Non-store Retailing: It is evident from the name itself, that when the selling of
merchandise takes place outside the conventional shops or stores, it is termed as non-
store retailing. It is classified as under:
o Direct marketing: In this process, consumer direct channels are employed by the
company to reach and deliver products to the customers. It includes direct mail
marketing, catalog marketing, telemarketing, online shopping etc.
o Direct selling: Otherwise called as multilevel selling and network selling, that
involves door to door selling or at home sales parties. Here, in this process the
sales person of the company visit the home of the host, who has invited
acquaintances, the sales person demonstrate the products and take orders.
o Automatic vending: Vending machines are primarily found in offices, factories,
gasoline stations, large retail stores, restaurants etc. which offer a variety of
products including impulse goods such as coffee, candy, nnewspaper, soft drinks
etc.
o Buying service: The retail organization serves a number of clients collectively,
such as employees of an organization, who are authorized to purchase goods from
specific retailers that have contracted to give discount, in exchange for
membership.
Corporate Retailing: It includes retail organizations such as corporate chain store,
franchises, retailer and consumer cooperatives and merchandising conglomerates. There
are a number of advantages that these organizations can achieve jointly, such as
economies of scale, better and qualified employees, wider brand recognition, etc.
Wholesalers
The word ‘Wholesaler’ has been derived from the word ‘Wholesale’ which means to sell goods
in relatively large quantities or in bulk. A wholesaler, in the words of S.E. Thomas ‘is a trader
who purchases goods in large quantities from manufacturers and sells to retailers in small
quantities.
The term ‘wholesaler’ applies only to a merchant middleman engaged in selling the goods in
bulk quantities. Wholesaling includes all marketing transactions in which purchases are intended
for resale or are used in marketing other products. Thus, we can say that a wholesaler is a person
who buys goods from the producer in bulk quantities and forwards them in small quantities to
retailers. So, a true wholesaler, as S.E. Thomas observes, “is himself neither a manufacturer nor
a retailer, but acts as a link between the two”. He is a vital link in the channel of distribution.

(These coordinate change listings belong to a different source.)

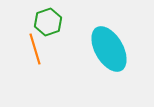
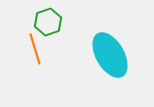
cyan ellipse: moved 1 px right, 6 px down
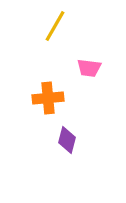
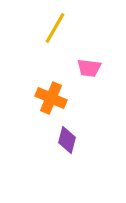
yellow line: moved 2 px down
orange cross: moved 3 px right; rotated 28 degrees clockwise
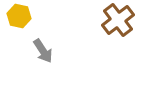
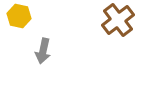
gray arrow: rotated 45 degrees clockwise
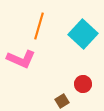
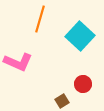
orange line: moved 1 px right, 7 px up
cyan square: moved 3 px left, 2 px down
pink L-shape: moved 3 px left, 3 px down
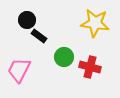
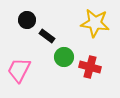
black rectangle: moved 8 px right
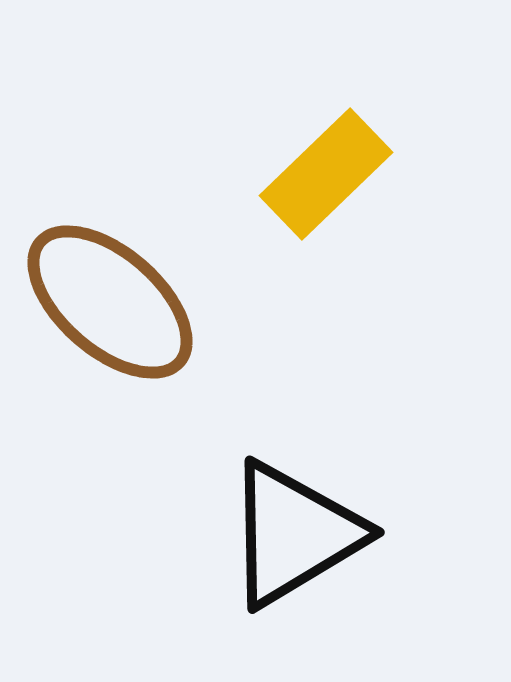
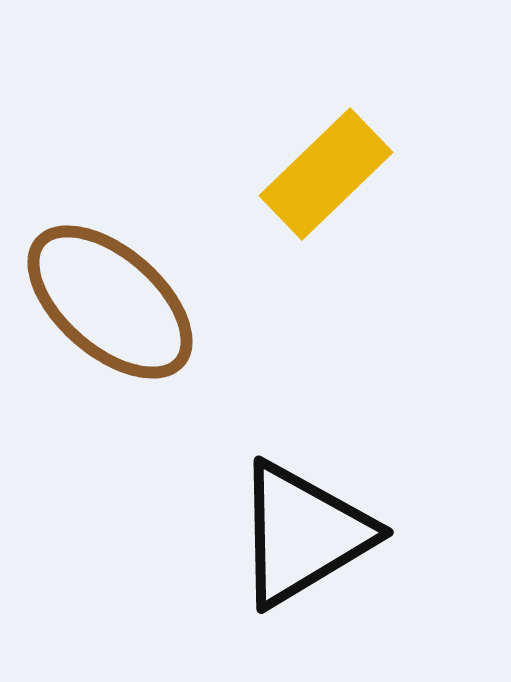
black triangle: moved 9 px right
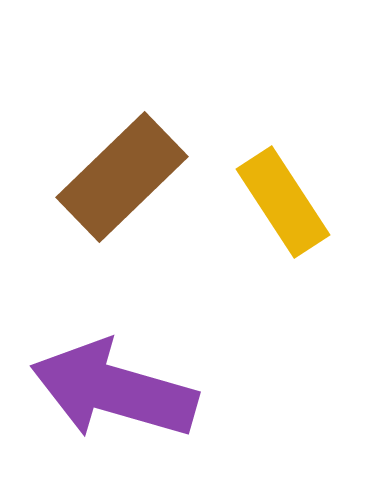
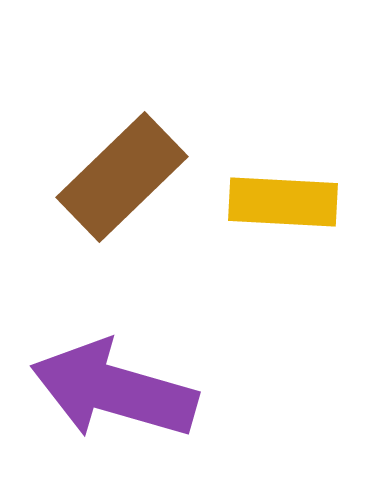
yellow rectangle: rotated 54 degrees counterclockwise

Characteristics of a Wholesaler:
(i) He buys in bulk quantities from producers and resells them to retailers in small quantities.
(ii) He usually deals in a few types of products.
(v) He does not display his goods but keeps them in godowns. Only samples are shown to
intending buyers.
(vii) A wholesaler generally sets up distribution centre in parts of the country to make available
goods to the retailers.
Promotion
Promotion represents the different methods of communication that are used by marketer to
inform target audience about the product. Promotion includes - advertising, personal selling,
public relation, and sales promotion.
Advertising. Advertising is any paid form of media communication. This includes print ads in
magazines, trade journals and newspapers, radio and TV announcements, Web-based visibility-
building, and billboards. Advertising is a nonpersonal promotional activity because the seller has
no direct contact with the potential customer during the communication process.
Sales Promotions. In-store demonstrations, displays, contests and price incentives (50% off,
buy-one-get-one-free) are sales promotion techniques.
Public Relations. These activities promote a positive image, generate publicity and foster
goodwill with the intent of increasing sales. Generating favorable media coverage, hosting
special events and sponsoring charitable campaigns are examples of public relations.